▶ [Records shown]:

::::::

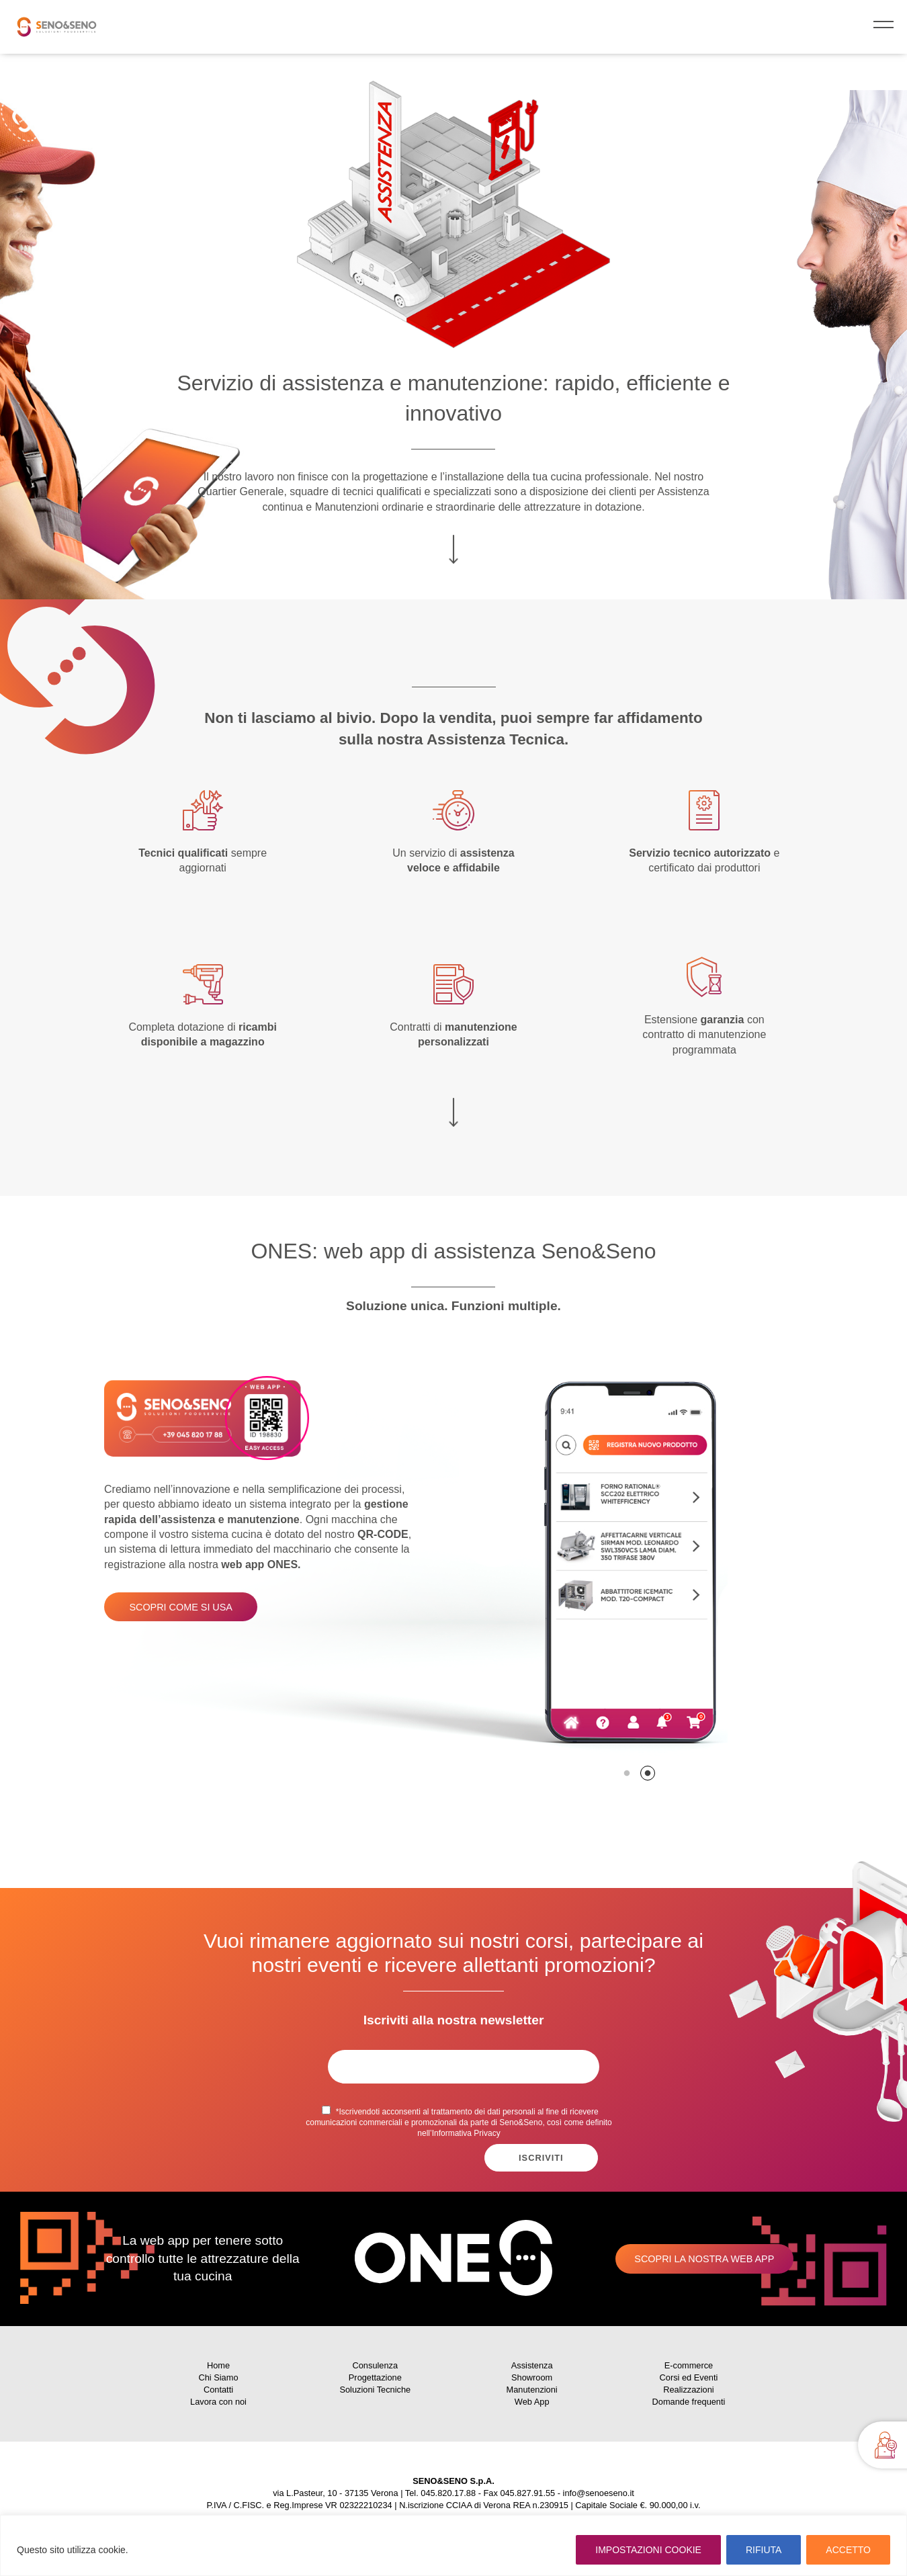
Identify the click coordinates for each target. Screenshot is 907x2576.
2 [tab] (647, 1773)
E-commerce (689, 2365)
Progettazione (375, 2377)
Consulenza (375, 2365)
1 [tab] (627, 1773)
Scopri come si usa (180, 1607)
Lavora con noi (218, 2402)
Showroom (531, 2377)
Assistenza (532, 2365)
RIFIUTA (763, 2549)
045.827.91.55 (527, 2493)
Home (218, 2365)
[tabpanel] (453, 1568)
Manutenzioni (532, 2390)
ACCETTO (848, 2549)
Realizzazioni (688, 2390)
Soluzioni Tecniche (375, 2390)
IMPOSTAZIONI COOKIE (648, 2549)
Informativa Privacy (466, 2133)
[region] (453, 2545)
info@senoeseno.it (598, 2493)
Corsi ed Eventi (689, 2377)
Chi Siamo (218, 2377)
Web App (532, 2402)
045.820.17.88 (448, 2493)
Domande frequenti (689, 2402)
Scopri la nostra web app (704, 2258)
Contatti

::::::

▶ [Work instructions]: Each line in the material above that mentions the word "Scopri" must be copied.

▶ [Exercise solution]:
Scopri come si usa (180, 1607)
Scopri la nostra web app (704, 2258)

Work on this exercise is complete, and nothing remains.